Он поглядел, кто это говорит, и сразу же опять закрыл глаза — больно было смотреть на снежно-белые стены и ослепительный халат наклонившегося над ним седого человека.
В. Фраерман
К новой жизни
До отхода поезда оставалось пять минут, когда полковник вошел в купе спального вагона и занял свое место.
В купе было пусто. Оно было двухместное, спутников, очевидно, не предвиделось, и полковник был этому рад.
Он только что вышел из госпиталя после тяжелой контузии головы и совсем недавно узнал о том, что в Ленинграде во время, жестокого налета погибла его жена. Теперь он ехал надолго в отпуск, далеко, в Среднюю Азию, куда еще в начале войны отправил своего сына Сергея, мальчика двенадцати лет.
«Хорошо, что никого нет», подумал он и плотно закрыл дверь.
Вдруг послышался легкий стук, медная ручка двери шевельнулась, и детский ясный голос отчетливо, но негромко сказал:
— Зиночка, сюда, я нашел наше место.
В купе вошел мальчик лет тринадцати и с мальчиком на руках.
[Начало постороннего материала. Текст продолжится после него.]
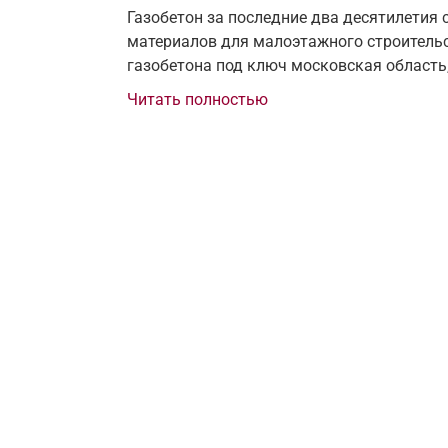
Газобетон за последние два десятилетия
материалов для малоэтажного строительст
газобетона под ключ московская область,
Читать полностью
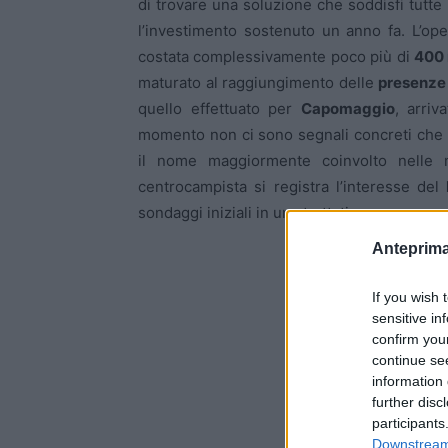
di trovare una soluzione che soddisfi tutte
l’investimento sostenuto un anno fa. L’ope
costata complessivamente poco più di
400 
maturato al raggiungimento delle
presenze
quello effettuato per
Capomaggio
, arriv
momento non ci sono segnali concreti che
il nome maggiormente coinvolto nelle 
centrocampista si registra l’interesse del
sondaggi iniziali in una trattativa vera e prop
Anteprima
If you wish 
sensitive in
confirm you
continue se
information 
further disc
participants
Downstream 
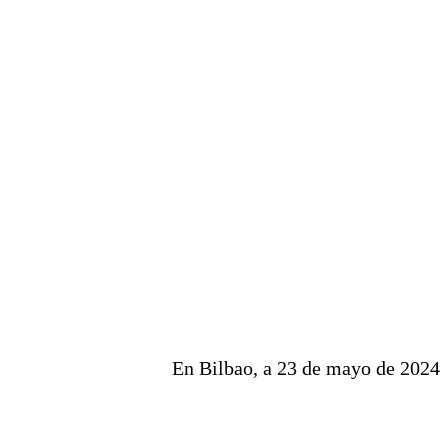
En Bilbao, a 23 de mayo de 2024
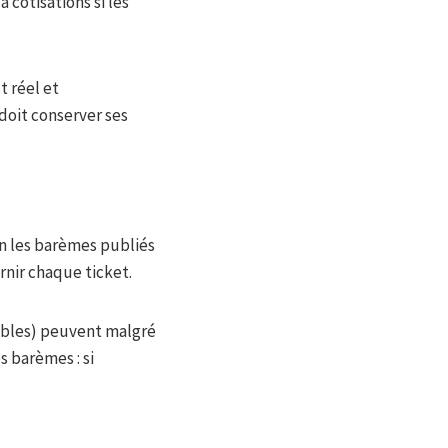
cotisations si les
 réel et
doit conserver ses
on les barèmes publiés
urnir chaque ticket.
iables) peuvent malgré
s barèmes : si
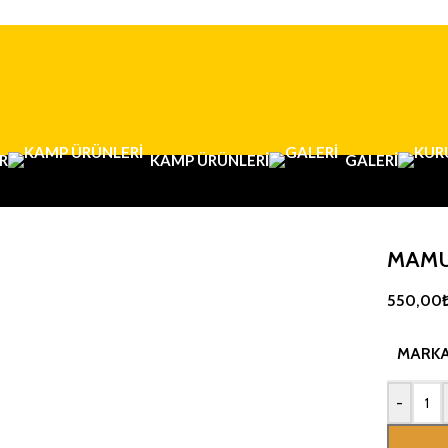
R
KAMP ÜRÜNLERI
GALERI
MAMU
550,00
MARK
-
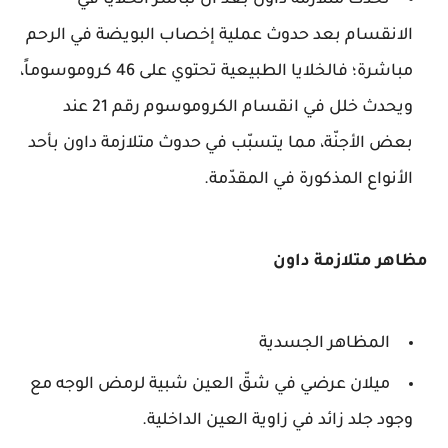
تحدث متلازمة داون بعد أن تُباشر الخلايا في
الانقسام بعد حدوث عملية إخصاب البويضة في الرحم
مباشرة؛ فالخلايا الطبيعية تحتوي على 46 كروموسوماً،
ويحدث خلل في انقسام الكروموسوم رقم 21 عند
بعض الأجنّة، مما يتسبّب في حدوث متلازمة داون بأحد
الأنواع المذكورة في المقدّمة.
مظاهر متلازمة داون
المظاهر الجسدية
ميلان عرضي في شقّ العين شبية لرمض الوجه مع
وجود جلد زائد في زاوية العين الداخلية.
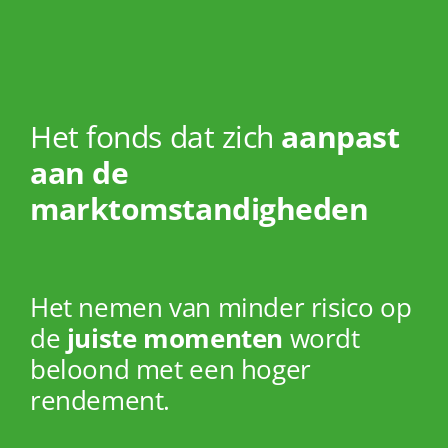
Het fonds dat zich
aanpast
aan de
marktomstandigheden
Het nemen van minder risico op
de
juiste momenten
wordt
beloond met een hoger
rendement.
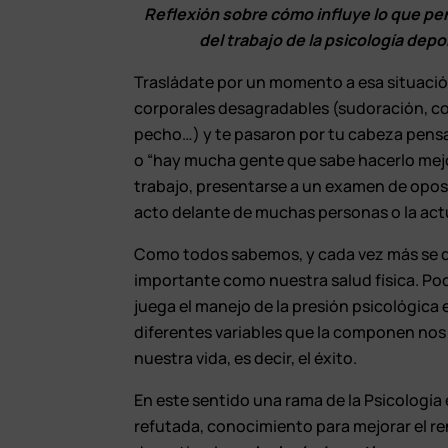
Reflexión sobre cómo influye lo que pe
del trabajo de la psicología dep
Trasládate por un momento a esa situació
corporales desagradables (sudoración, cos
pecho…) y te pasaron por tu cabeza pensam
o “hay mucha gente que sabe hacerlo mejor
trabajo, presentarse a un examen de opos
acto delante de muchas personas o la act
Como todos sabemos, y cada vez más se d
importante como nuestra salud física. Poc
juega el manejo de la presión psicológica 
diferentes variables que la componen no
nuestra vida, es decir, el éxito.
En este sentido una rama de la Psicología
refutada, conocimiento para mejorar el ren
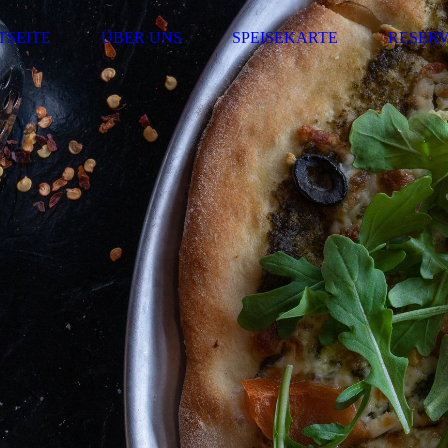
TSEITE
ÜBER UNS
SPEISEKARTE
RESER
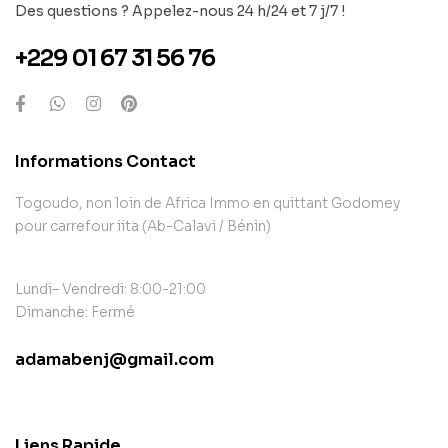
Des questions ? Appelez-nous 24 h/24 et 7 j/7 !
+229 01 67 31 56 76
Informations Contact
Togoudo, non loin de Africa Immo en quittant Godomey
pour carrefour iita (Ab-Calavi / Bénin)
Lundi– Vendredi: 8:00-21:00
Dimanche: Fermé
adamabenj@gmail.com
contact@example.com
Liens Rapide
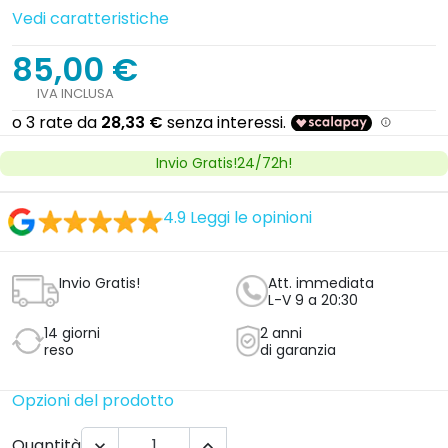
Vedi caratteristiche
85,00 €
IVA INCLUSA
Invio Gratis!24/72h!
4.9
Leggi le opinioni
Invio Gratis!
Att. immediata
L-V 9 a 20:30
14 giorni
2 anni
reso
di garanzia
Opzioni del prodotto
Quantità


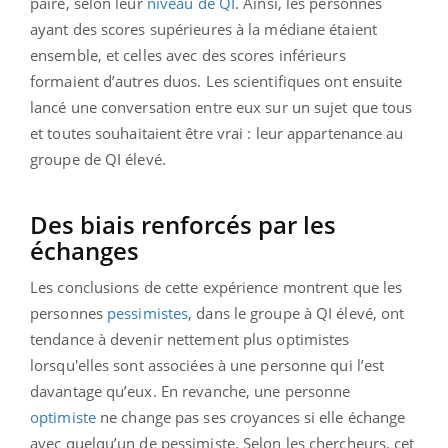
paire, selon leur
niveau de QI
. Ainsi, les personnes
ayant des scores supérieures à la médiane étaient
ensemble, et celles avec des scores inférieurs
formaient d’autres duos. Les scientifiques ont ensuite
lancé une conversation entre eux sur un sujet que tous
et toutes souhaitaient être vrai : leur appartenance au
groupe de QI élevé.
Des biais renforcés par les
échanges
Les conclusions de cette expérience montrent que les
personnes
pessimistes
, dans le groupe à QI élevé, ont
tendance à devenir nettement plus optimistes
lorsqu'elles sont associées à une personne qui l’est
davantage qu’eux. En revanche, une personne
optimiste
ne change pas ses croyances si elle échange
avec quelqu’un de pessimiste. Selon les chercheurs, cet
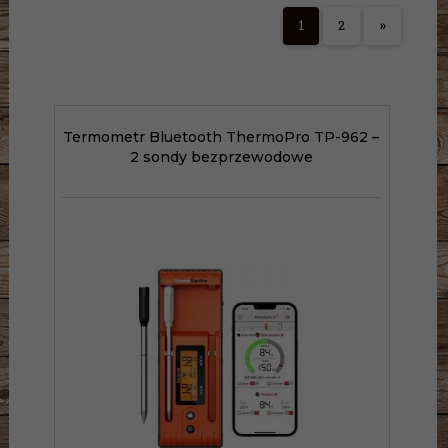
1
2
»
Termometr Bluetooth ThermoPro TP-962 –
2 sondy bezprzewodowe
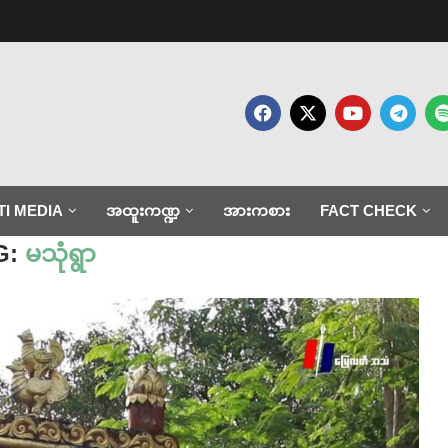
TI MEDIA
အထူးကဏ္ဍ
အားကစား
FACT CHECK
G:
မသုံရွာ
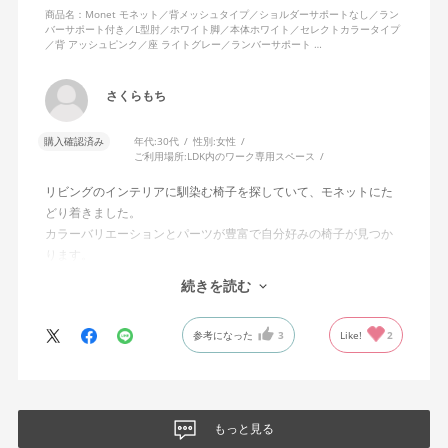
商品名：Monet モネット／背メッシュタイプ／ショルダーサポートなし／ラン
バーサポート付き／L型肘／ホワイト脚／本体ホワイト／セレクトカラータイプ
／背 アッシュピンク／座 ライトグレー／ランバーサポート …
さくらもち
購入確認済み
年代:
30代
性別:
女性
ご利用場所:
LDK内のワーク専用スペース
リビングのインテリアに馴染む椅子を探していて、モネットにた
どり着きました。
カラーバリエーションとパーツが豊富で自分好みの椅子が見つか
ります。
オフィスチェアにしては比較的コンパクトで家に置くのに最適で
続きを読む
した、座り心地も良く大変気に入っています。
今回どうしても欲しい色の組み合わせがあったので固定肘の物を
参考になった
3
Like!
2
購入しましたが、欲を言えば稼働肘バージョンもバイカラーなど
のバリエーションがあったら嬉しかったなと思います。
商品はとても良いもので、大変満足しています。
もっと見る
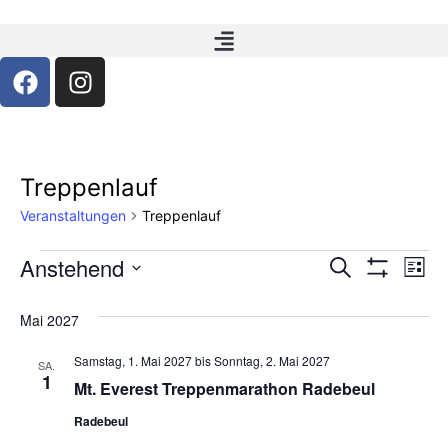
Treppenlauf
Veranstaltungen
Treppenlauf
Veranst
Ve
Anstehend
Suche
Liste
Filter Anzeig
Datum
An
Suche
wählen.
Mai 2027
Na
und
Samstag, 1. Mai 2027
bis
Sonntag, 2. Mai 2027
SA.
Ansicht
1
Mt. Everest Treppenmarathon Radebeul
Navigat
Radebeul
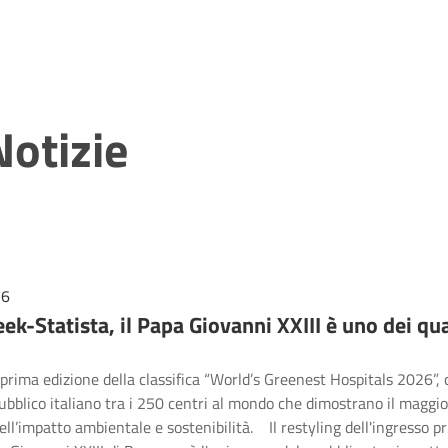
Notizie
26
-Statista, il Papa Giovanni XXIII è uno dei qua
a prima edizione della classifica “World’s Greenest Hospitals 2026”,
bblico italiano tra i 250 centri al mondo che dimostrano il maggi
ell’impatto ambientale e sostenibilità. Il restyling dell'ingresso p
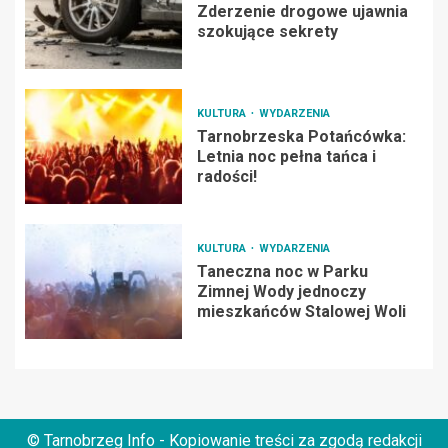
Zderzenie drogowe ujawnia
szokujące sekrety
KULTURA
WYDARZENIA
Tarnobrzeska Potańcówka:
Letnia noc pełna tańca i
radości!
KULTURA
WYDARZENIA
Taneczna noc w Parku
Zimnej Wody jednoczy
mieszkańców Stalowej Woli
© Tarnobrzeg Info - Kopiowanie treści za zgodą redakcji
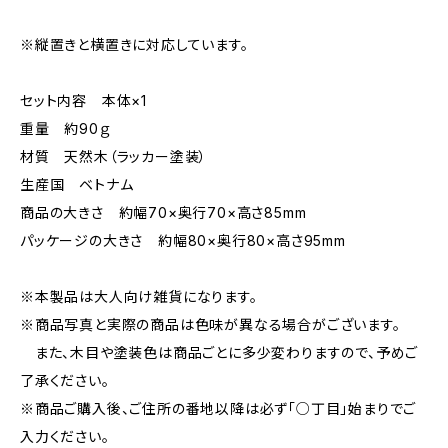
※縦置きと横置きに対応しています。
セット内容 本体×1
重量 約90ｇ
材質 天然木（ラッカー塗装）
生産国 ベトナム
商品の大きさ 約幅70×奥行70×高さ85mm
パッケージの大きさ 約幅80×奥行80×高さ95mm
※本製品は大人向け雑貨になります。
※商品写真と実際の商品は色味が異なる場合がございます。
また、木目や塗装色は商品ごとに多少変わりますので、予めご
了承ください。
※商品ご購入後、ご住所の番地以降は必ず「○丁目」始まりでご
入力ください。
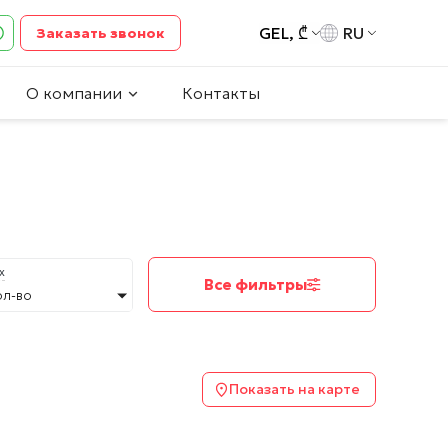
GEL, ₾
RU
Заказать звонок
О компании
Контакты
х
Все фильтры
ол-во
Показать на карте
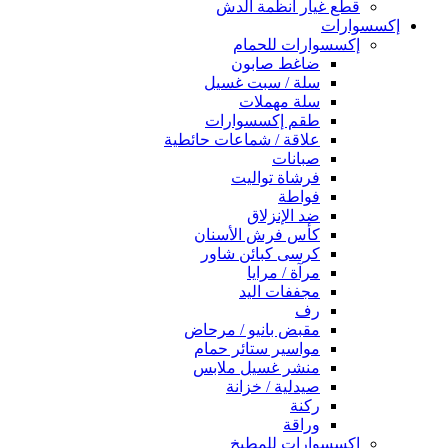
قطع غيار أنظمة الدش
إكسسوارات
إكسسوارات للحمام
ضاغط صابون
سلة / سبت غسيل
سلة مهملات
طقم إكسسوارات
علاقة / شماعات حائطية
صبانات
فرشاة تواليت
فواطة
ضد الإنزلاق
كأس فرش الأسنان
كرسى كبائن شاور
مرآة / مرايا
مجففات اليد
رف
مقبض بانيو / مرحاض
مواسير ستائر حمام
منشر غسيل ملابس
صيدلية / خزانة
ركنة
وراقة
إكسسوارات للمطبخ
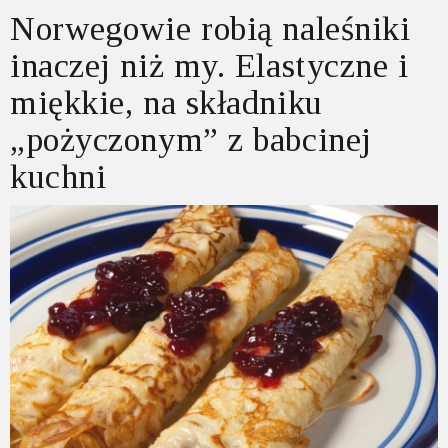
Norwegowie robią naleśniki
inaczej niż my. Elastyczne i
miękkie, na składniku
„pożyczonym” z babcinej
kuchni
У него было загорелое лицо, а выцветшие волосы казались совсем белыми.
Его одежда была основательно поношена, но опытный взгляд полковника сразу отметил, как складно выглядела на нем — защитная гимнастерка и как любовно был завязан пионерский галстук.
— Здравствуйте, — приветливо обратился мальчик к полковнику и усадил ребенка в уголок дивана, заботливо придвинув его к стенке тяжелой вагонной подушкой. Поймав недовольный взгляд полковника, мальчик так же приветливо сказал:
— Вы не опасайтесь. Он у нас, Потап, веселый. Посмотри-ка, Потап, какой дядя красивый, — добавил он, окинув взглядом статную фигуру, лицо и грудь полковника, увешанную многими орденами. — Ну и дядя! А мама сейчас придет.
Мальчик шагнул к двери.
— А ты сам куда? — спросил, хмурясь, полковник.
— Я — Зиночке помочь. Она замаялась со Степаном. Мы уж тут с утра на вокзале. А вот из-за Степана вся загвоздка. Да еще Лидушку привести надо.
Мальчик быстро вышел.
«Потап, Степан, Лидушка, — пронеслось в голове полковника, — мальчик, который принес Потапа, ведь тоже имеет какое-то имя…»
У полковника зазвенело в ушах.
Из коридора доносился все тот же ясный голос мальчика:
— Скорее, скорее, сейчас поезд пойдет. Лидушка, да отцепись же ты от тети. Зиночка, я возьму Степана!
«Надо сейчас же переменить купе, — решил полковник. — Мать, тетка, Зиночка — трое, — считал он. — Степан, Потап, мальчишка да еще Лидушка».
Вагон дернуло. Поезд отходил. Потап звонко стукнулся затылком о стенку и упал набок.
«Сейчас заплачет», подумал полковник, болезненно морщась, точно от зубной боли.
Все же он подошел к ребенку и усадил его опять в угол.
— Ты, черноглазый, — погрозил он ему пальцем, — не падать у меня и не реветь.
Но малыш и не собирался плакать. Он улыбался. Вернулся мальчик и привел с собой девочку лет четырех, должно быть Лидушку. Он усадил ее на диван рядом с Потапом и опять вышел.